● Exercise goal: Return the records below exactly; pictures stay out.

● Data records:
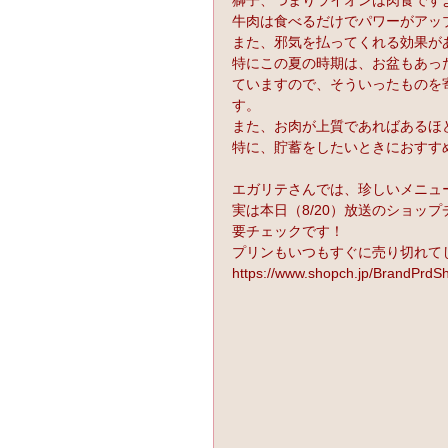
牛肉は食べるだけでパワーがアッ
また、邪気を払ってくれる効果が
特にこの夏の時期は、お盆もあっ
ていますので、そういったものを
す。
また、お肉が上質であればあるほ
特に、貯蓄をしたいときにおすす
エガリテさんでは、珍しいメニュ
実は本日（8/20）放送のショッ
要チェックです！
プリンもいつもすぐに売り切れて
https://www.shopch.jp/BrandPrd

● Response:
牛肉は食べるだけでパワーがアッ
また、邪気を払ってくれる効果が
特にこの夏の時期は、お盆もあっ
ていますので、そういったものを
す。
また、お肉が上質であればあるほ
特に、貯蓄をしたいときにおすす
エガリテさんでは、珍しいメニュ
実は本日（8/20）放送のショッ
要チェックです！
プリンもいつもすぐに売り切れて
https://www.shopch.jp/BrandPrd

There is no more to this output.